Only the lines below, from the one with "en Diäten erholt" through the one with "Nahrungsmittel und Getränke als sonst.", are to be written out, exactly.

==== DATA RECORDS ====

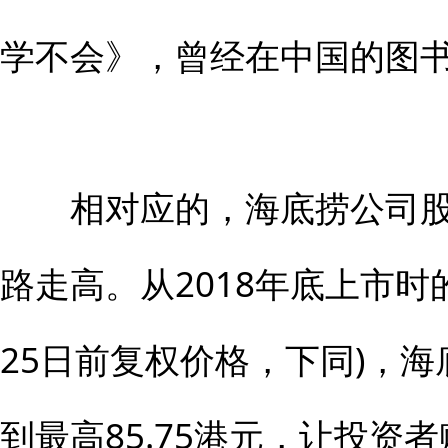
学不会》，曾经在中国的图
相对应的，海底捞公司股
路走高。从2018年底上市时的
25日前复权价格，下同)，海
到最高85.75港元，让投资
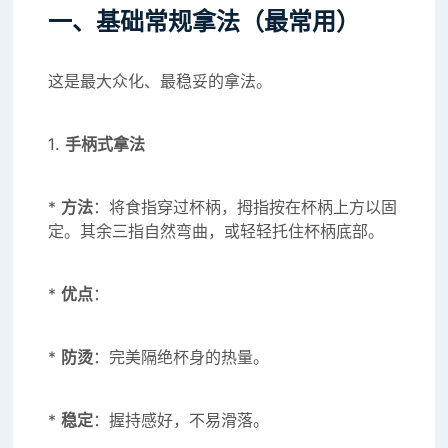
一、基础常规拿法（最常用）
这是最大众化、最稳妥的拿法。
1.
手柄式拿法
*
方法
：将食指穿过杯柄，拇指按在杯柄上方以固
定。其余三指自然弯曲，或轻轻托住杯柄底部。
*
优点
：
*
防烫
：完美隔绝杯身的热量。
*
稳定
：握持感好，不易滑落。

====
==== DATA RECORDS ====

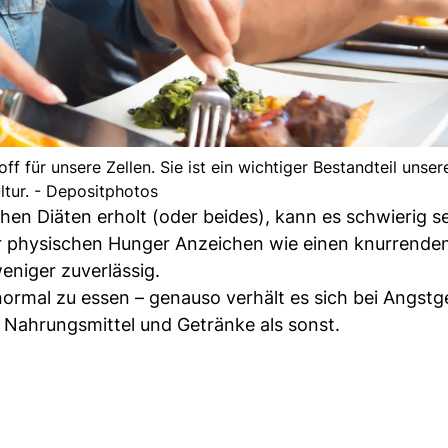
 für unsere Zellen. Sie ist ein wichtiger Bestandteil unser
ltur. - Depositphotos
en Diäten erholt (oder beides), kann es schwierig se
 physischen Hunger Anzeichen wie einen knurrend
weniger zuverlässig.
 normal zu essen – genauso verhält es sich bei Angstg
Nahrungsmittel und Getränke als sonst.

====

(EXERCISE RESULT):
en Diäten erholt (oder beides), kann es schwierig se
 physischen Hunger Anzeichen wie einen knurrend
weniger zuverlässig.
 normal zu essen – genauso verhält es sich bei Angstg
Nahrungsmittel und Getränke als sonst.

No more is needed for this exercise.